Looking at the listing below, retype exactly the lines starting at the one containing "яки механізмам і" and ending at the one containing "habe man alternativ beauftagt, Versuche zur", both included, and nothing else.

- [STORED DATA]:
####
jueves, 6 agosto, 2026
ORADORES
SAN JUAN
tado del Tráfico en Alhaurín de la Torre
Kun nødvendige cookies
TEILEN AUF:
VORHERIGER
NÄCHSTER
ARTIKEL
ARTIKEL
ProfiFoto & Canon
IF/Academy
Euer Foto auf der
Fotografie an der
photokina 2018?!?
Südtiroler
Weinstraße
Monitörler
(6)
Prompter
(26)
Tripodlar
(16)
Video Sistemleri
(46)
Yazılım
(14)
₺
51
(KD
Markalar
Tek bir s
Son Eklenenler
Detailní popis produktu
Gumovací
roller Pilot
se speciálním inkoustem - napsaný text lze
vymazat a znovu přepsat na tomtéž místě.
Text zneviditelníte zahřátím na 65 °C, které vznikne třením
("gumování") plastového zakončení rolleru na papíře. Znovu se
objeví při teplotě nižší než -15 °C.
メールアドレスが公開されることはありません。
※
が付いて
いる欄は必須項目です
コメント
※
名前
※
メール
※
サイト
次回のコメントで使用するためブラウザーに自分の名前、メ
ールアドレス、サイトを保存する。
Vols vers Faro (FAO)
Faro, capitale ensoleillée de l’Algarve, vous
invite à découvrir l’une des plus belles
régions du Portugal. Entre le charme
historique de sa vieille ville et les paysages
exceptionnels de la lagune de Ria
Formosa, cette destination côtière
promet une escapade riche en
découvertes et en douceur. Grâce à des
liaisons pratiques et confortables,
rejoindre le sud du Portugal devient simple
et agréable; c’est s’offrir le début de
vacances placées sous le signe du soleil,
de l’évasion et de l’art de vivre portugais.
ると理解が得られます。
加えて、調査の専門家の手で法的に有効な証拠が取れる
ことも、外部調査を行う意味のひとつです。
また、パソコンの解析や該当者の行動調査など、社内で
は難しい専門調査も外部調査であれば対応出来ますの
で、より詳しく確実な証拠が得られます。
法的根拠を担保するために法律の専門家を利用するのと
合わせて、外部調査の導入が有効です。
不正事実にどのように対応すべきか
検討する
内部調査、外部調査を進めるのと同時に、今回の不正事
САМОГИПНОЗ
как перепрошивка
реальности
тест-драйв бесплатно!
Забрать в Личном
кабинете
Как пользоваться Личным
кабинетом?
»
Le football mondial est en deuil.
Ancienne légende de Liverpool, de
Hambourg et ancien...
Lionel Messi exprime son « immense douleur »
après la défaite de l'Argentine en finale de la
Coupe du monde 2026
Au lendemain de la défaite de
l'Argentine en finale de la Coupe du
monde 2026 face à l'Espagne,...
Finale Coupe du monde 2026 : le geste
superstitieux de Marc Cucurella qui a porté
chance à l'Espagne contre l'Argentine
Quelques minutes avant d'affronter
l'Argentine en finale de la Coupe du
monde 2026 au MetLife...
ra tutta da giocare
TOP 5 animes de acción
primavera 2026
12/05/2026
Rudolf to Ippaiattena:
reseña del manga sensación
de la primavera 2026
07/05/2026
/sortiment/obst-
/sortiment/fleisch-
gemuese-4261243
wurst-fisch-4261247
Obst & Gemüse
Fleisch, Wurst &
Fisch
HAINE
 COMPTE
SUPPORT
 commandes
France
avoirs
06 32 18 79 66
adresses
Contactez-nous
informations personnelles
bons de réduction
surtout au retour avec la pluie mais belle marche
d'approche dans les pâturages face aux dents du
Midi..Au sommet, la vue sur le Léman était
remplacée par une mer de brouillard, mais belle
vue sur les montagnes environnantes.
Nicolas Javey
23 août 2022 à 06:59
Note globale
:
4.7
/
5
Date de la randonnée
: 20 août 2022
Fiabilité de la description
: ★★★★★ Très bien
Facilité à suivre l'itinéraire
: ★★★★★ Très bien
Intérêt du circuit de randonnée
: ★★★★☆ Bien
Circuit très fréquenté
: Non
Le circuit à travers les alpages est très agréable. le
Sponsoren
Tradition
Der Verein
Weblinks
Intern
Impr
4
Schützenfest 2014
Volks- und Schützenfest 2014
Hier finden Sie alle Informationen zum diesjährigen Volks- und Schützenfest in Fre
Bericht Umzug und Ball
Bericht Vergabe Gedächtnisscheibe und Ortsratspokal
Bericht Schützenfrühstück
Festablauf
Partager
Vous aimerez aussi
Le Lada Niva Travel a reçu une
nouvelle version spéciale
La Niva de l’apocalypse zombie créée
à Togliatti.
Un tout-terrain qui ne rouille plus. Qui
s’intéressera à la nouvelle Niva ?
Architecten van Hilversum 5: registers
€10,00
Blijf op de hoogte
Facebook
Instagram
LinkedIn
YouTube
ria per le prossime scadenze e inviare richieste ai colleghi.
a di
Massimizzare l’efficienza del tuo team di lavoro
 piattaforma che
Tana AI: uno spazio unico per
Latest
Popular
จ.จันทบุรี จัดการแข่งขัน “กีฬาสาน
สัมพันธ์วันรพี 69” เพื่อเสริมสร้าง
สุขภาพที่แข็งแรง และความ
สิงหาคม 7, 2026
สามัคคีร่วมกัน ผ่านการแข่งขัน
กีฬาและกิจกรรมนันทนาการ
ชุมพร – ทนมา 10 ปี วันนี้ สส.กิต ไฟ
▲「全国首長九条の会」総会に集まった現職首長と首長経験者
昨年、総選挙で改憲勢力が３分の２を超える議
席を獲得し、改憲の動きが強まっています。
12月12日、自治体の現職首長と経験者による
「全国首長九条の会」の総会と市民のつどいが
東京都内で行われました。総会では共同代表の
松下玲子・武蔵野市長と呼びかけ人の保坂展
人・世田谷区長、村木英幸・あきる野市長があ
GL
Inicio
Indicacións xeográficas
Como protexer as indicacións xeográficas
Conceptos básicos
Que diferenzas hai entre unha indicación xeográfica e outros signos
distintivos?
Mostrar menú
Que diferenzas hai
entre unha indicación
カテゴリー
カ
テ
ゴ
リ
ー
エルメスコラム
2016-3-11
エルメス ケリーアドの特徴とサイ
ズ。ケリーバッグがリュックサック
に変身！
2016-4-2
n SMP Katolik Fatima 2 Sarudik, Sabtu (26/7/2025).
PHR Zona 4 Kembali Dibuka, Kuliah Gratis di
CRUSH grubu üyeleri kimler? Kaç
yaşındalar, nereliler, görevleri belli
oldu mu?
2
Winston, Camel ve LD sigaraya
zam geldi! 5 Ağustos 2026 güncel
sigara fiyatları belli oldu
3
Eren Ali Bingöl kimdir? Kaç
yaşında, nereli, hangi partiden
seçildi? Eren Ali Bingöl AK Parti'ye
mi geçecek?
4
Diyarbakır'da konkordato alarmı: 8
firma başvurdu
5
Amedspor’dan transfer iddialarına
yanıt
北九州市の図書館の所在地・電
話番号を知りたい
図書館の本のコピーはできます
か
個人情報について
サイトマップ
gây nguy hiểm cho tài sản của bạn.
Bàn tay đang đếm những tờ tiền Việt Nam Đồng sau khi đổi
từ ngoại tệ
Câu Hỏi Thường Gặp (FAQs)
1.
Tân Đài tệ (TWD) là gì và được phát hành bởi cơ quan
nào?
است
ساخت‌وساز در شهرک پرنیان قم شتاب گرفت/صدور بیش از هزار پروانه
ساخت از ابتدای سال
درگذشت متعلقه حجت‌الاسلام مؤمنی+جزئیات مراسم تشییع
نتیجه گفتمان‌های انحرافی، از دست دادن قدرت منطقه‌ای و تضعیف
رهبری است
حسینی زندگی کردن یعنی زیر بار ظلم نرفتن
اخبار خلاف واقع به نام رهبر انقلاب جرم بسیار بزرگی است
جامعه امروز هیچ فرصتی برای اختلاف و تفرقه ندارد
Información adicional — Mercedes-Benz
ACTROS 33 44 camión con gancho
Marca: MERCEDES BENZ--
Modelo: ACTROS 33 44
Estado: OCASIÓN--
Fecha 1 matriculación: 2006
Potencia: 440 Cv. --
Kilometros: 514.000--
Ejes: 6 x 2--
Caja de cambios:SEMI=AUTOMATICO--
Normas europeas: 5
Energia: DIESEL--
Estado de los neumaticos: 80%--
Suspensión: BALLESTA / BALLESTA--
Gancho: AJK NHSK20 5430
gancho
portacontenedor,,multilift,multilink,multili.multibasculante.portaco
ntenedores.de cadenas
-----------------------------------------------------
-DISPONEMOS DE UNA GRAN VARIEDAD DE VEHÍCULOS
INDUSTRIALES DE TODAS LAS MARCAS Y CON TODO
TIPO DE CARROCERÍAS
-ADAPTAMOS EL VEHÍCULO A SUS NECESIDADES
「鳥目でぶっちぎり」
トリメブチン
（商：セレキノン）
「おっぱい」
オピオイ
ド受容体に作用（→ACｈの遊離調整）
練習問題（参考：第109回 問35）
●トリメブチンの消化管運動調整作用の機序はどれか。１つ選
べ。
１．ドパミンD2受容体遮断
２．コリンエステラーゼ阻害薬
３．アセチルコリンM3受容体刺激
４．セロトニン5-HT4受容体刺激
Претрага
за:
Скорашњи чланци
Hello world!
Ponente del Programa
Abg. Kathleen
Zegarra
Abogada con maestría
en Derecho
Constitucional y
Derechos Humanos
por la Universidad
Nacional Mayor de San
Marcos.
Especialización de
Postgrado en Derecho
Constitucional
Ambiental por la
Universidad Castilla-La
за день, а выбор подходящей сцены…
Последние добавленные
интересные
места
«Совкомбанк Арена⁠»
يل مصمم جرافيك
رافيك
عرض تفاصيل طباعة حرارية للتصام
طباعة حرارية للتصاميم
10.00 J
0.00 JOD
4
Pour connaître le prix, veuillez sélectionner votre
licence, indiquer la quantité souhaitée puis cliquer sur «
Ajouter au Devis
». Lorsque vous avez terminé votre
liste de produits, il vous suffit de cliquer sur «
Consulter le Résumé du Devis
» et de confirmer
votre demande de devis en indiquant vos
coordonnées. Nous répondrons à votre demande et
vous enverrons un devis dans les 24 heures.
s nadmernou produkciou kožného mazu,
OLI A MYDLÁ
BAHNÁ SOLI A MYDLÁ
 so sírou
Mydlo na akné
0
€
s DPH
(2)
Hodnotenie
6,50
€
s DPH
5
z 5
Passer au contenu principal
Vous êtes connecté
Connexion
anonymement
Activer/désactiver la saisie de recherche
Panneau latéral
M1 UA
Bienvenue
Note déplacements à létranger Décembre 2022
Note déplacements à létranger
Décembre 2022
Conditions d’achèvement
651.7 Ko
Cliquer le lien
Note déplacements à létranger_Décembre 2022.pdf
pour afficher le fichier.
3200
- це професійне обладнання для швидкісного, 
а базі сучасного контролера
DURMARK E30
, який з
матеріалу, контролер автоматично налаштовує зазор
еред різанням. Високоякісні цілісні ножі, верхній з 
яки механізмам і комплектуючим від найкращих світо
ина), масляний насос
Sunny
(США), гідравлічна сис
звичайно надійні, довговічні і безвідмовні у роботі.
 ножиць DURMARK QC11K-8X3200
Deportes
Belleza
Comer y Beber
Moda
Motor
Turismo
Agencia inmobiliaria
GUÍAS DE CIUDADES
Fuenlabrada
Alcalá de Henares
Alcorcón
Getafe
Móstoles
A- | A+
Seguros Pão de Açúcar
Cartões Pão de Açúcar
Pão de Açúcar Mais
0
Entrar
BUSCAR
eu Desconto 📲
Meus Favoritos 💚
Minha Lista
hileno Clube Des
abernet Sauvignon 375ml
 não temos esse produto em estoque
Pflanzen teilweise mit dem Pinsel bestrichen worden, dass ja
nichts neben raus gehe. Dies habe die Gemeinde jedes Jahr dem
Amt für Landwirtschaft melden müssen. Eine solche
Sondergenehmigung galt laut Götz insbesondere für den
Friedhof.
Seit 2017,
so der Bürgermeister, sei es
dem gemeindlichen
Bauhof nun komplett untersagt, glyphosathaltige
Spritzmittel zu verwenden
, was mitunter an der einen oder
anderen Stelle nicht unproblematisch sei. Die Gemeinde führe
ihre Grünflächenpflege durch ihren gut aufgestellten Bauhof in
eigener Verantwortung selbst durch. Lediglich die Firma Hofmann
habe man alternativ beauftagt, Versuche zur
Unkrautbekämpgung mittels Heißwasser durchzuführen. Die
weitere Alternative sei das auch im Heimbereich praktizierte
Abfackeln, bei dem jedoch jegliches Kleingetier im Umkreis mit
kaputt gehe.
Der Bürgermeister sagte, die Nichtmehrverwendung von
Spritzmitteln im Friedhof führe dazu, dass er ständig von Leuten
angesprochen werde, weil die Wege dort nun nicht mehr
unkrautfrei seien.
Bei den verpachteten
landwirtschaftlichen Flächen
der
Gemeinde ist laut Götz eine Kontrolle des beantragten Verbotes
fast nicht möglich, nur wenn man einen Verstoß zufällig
####
- [RESPONSE]:
яки механізмам і комплектуючим від найкращих світо
ина), масляний насос
Sunny
(США), гідравлічна сис
звичайно надійні, довговічні і безвідмовні у роботі.
 ножиць DURMARK QC11K-8X3200
Deportes
Belleza
Comer y Beber
Moda
Motor
Turismo
Agencia inmobiliaria
GUÍAS DE CIUDADES
Fuenlabrada
Alcalá de Henares
Alcorcón
Getafe
Móstoles
A- | A+
Seguros Pão de Açúcar
Cartões Pão de Açúcar
Pão de Açúcar Mais
0
Entrar
BUSCAR
eu Desconto 📲
Meus Favoritos 💚
Minha Lista
hileno Clube Des
abernet Sauvignon 375ml
 não temos esse produto em estoque
Pflanzen teilweise mit dem Pinsel bestrichen worden, dass ja
nichts neben raus gehe. Dies habe die Gemeinde jedes Jahr dem
Amt für Landwirtschaft melden müssen. Eine solche
Sondergenehmigung galt laut Götz insbesondere für den
Friedhof.
Seit 2017,
so der Bürgermeister, sei es
dem gemeindlichen
Bauhof nun komplett untersagt, glyphosathaltige
Spritzmittel zu verwenden
, was mitunter an der einen oder
anderen Stelle nicht unproblematisch sei. Die Gemeinde führe
ihre Grünflächenpflege durch ihren gut aufgestellten Bauhof in
eigener Verantwortung selbst durch. Lediglich die Firma Hofmann
habe man alternativ beauftagt, Versuche zur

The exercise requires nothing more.